Corona und die Herausforderung für Lösungen vor Ort
Der Erste Bürgermeister Mannheims, Christian Specht, gestand weiteren Handlungsbedarf mit Blick auf eine Verkehrswende in Mannheim zu, wies aber auf die Vielzahl von Radschnellwegen und Fahrradstraßen in Mannheim und Umgebung sowie auf die drei in den vergangenen 20 Jahren neu entstandenen Stadtbahnlinien hin. Mittelfristig sei eine weitere Reduktion des Autoverkehrs in den Quadraten der Innenstadt geplant.
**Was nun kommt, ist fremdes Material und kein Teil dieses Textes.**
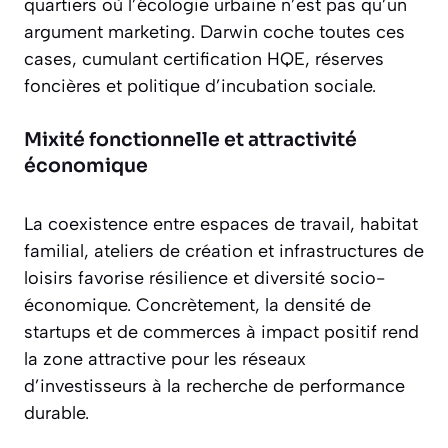
quartiers où l’écologie urbaine n’est pas qu’un
argument marketing. Darwin coche toutes ces
cases, cumulant certification HQE, réserves
foncières et politique d’incubation sociale.
Mixité fonctionnelle et attractivité
économique
La coexistence entre espaces de travail, habitat
familial, ateliers de création et infrastructures de
loisirs favorise résilience et diversité socio-
économique. Concrètement, la densité de
startups et de commerces à impact positif rend
la zone attractive pour les réseaux
d’investisseurs à la recherche de performance
durable.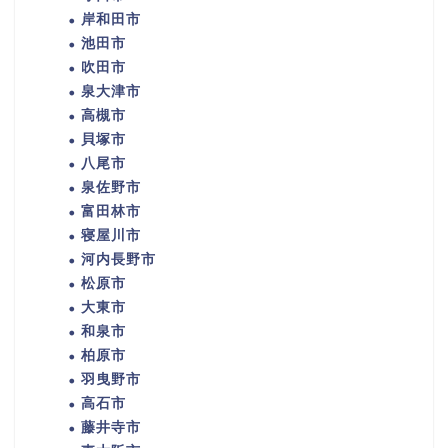
岸和田市
池田市
吹田市
泉大津市
高槻市
貝塚市
八尾市
泉佐野市
富田林市
寝屋川市
河内長野市
松原市
大東市
和泉市
柏原市
羽曳野市
高石市
藤井寺市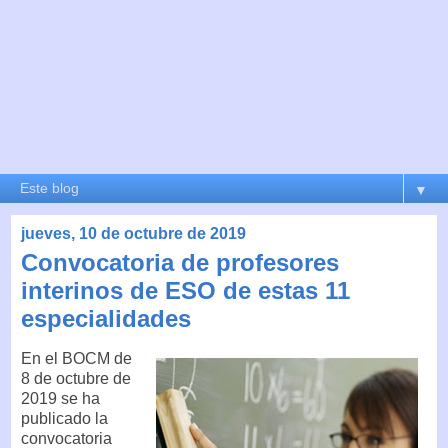
▼
jueves, 10 de octubre de 2019
Convocatoria de profesores
interinos de ESO de estas 11
especialidades
En el BOCM de
8 de octubre de
2019 se ha
publicado la
convocatoria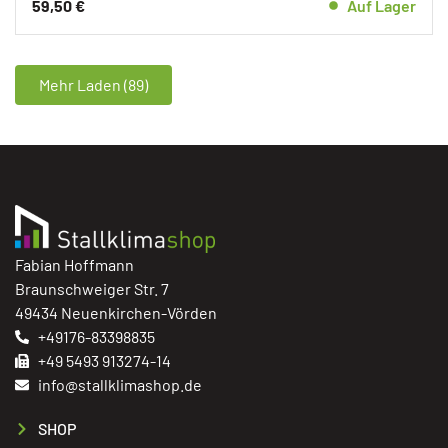
59,50
€
Auf Lager
Mehr Laden (89)
Fabian Hoffmann
Braunschweiger Str. 7
49434 Neuenkirchen-Vörden
+49176-83398835
+49 5493 913274-14
info@stallklimashop.de
SHOP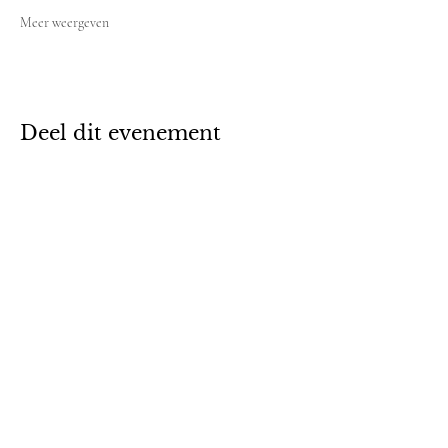
Meer weergeven
Deel dit evenement
Emilie Lieten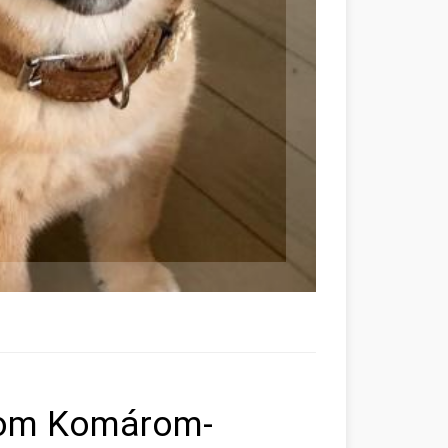
gom Komárom-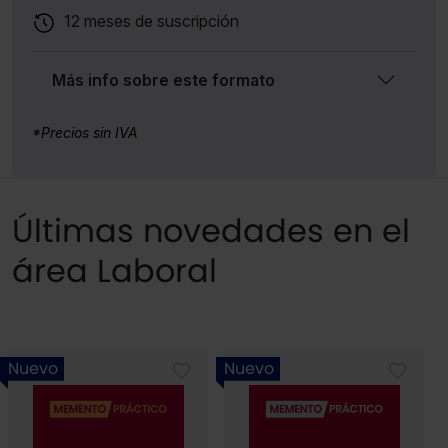
12 meses de suscripción
Más info sobre este formato
*Precios sin IVA
Últimas novedades en el
área Laboral
Nuevo
Nuevo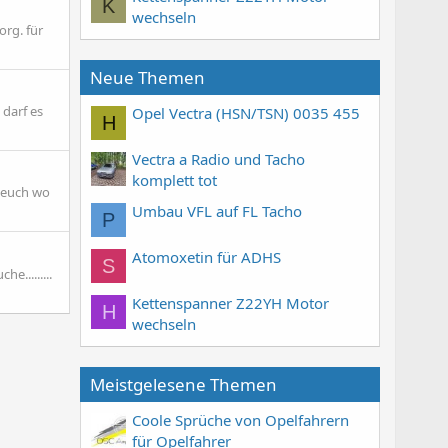
K
wechseln
org. für
Neue Themen
 darf es
Opel Vectra (HSN/TSN) 0035 455
H
Vectra a Radio und Tacho
komplett tot
n euch wo
Umbau VFL auf FL Tacho
P
Atomoxetin für ADHS
S
.........
Kettenspanner Z22YH Motor
H
wechseln
Meistgelesene Themen
Coole Sprüche von Opelfahrern
für Opelfahrer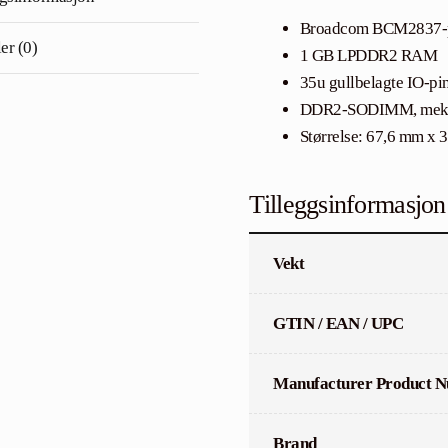
Broadcom BCM2837-pr
er (0)
1 GB LPDDR2 RAM
35u gullbelagte IO-pi
DDR2-SODIMM, mekani
Størrelse: 67,6 mm x 
Tilleggsinformasjon
Vekt
GTIN / EAN / UPC
Manufacturer Product 
Brand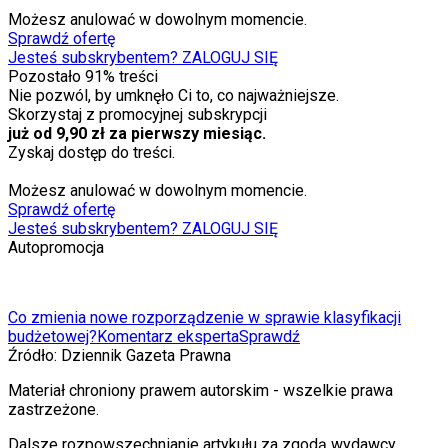
Możesz anulować w dowolnym momencie.
Sprawdź ofertę
Jesteś subskrybentem? ZALOGUJ SIĘ
Pozostało
91
% treści
Nie pozwól, by umknęło Ci to, co najważniejsze.
Skorzystaj z promocyjnej subskrypcji
już od 9,90 zł za pierwszy miesiąc.
Zyskaj dostęp do treści.
Możesz anulować w dowolnym momencie.
Sprawdź ofertę
Jesteś subskrybentem? ZALOGUJ SIĘ
Autopromocja
Co zmienia nowe rozporządzenie w sprawie klasyfikacji
budżetowej?
Komentarz eksperta
Sprawdź
Źródło:
Dziennik Gazeta Prawna
Materiał chroniony prawem autorskim - wszelkie prawa
zastrzeżone.
Dalsze rozpowszechnianie artykułu za zgodą wydawcy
In die Siedlungs- und Verkehrsplanung der weiteren Region würden Mobilitätsaspekte mittlerweile einbezogen, um die Wege der Bürgerinnen und Bürger zu den für sie wichtigen Angeboten sowie zu ÖPNV-Anschlüssen zu verkürzen. Momentan fehlten Corona-bedingt jedoch rund 200 Millionen Euro in der Stadtkasse. Dass ÖPNV-Attraktiveren und Carsharing jetzt nicht unter die Räder kämen, sei eine extrem große Herausforderung für die Stadt. „Wir brauchen einen finanziellen Rettungsschirm von Bund und Land, sonst können wir die Verkehrswende nicht so gestalten, wie es erforderlich ist“, erklärte Specht.
Miriam Caroli, Vorständin von „Stadtmobil Rhein-Neckar“, begrüßte zwar die bisherigen Maßnahmen der Stadt, insgesamt sprach sie sich aber für noch mehr Experimentierfreudigkeit aus. Auf die Frage, inwiefern die Corona-Krise die Lage verändert und die Prioritäten von der Bekämpfung des Klimawandels hin zur Eindämmung des Virus und der Stabilisierung der Wirtschaft verschoben habe, entgegnete sie, dass die Wirtschaft stets dem Gemeinwohl dienen solle. Man könne jedoch nicht von Gemeinwohl sprechen, wenn man sich selbst die Lebensgrundlage entziehe. Klimagerechtigkeit, Corona-Krise, Wirtschaft und soziale Fragen müssten immer konsequent zusammen gedacht werden. Christian Specht pflichtete dem bei und ergänzte, die Wirtschaft werde gebraucht, um mit Innovationen dem Klimawandel entgegenzuwirken und die Energiewende zu schaffen und gleichzeitig unser aller Wohlstand zu sichern.
Verkehr im Jahr 2050
„Wo wir unbedingt noch besser werden müssen, um die Verkehrswende herbeizuführen, ist die Erhebung und Auswertung von Daten“, erklärte Achim Wambach. Es gebe aktuell erstaunlich wenige und ein Ausbau der Datenbasis wäre enorm hilfreich. Wambachs Zukunftsvision für das Jahr 2050 beinhaltet daher eine bessere Datenverfügbarkeit, die ihm als Bürger unmittelbar nutze. „Ich gehe vor die Tür und eine digitale App schlägt mir vor, welche Verkehrsträger ich jetzt nutzen sollte, um möglichst schnell und bequem an den Ort zu kommen, zu dem ich möchte.“ Laura Hober und Miriam Caroli legen den Fokus der optimalen Mobilität im Jahre 2050 insbesondere auf eine autofreie Innenstadt mit sicheren und preiswerten alternativen Verkehrsträgern. Christian Specht wünscht sich eine verkehrssichere Stadt, in der alle wesentlichen Angebote entweder zu Fuß oder per Fahrrad erreichbar sind.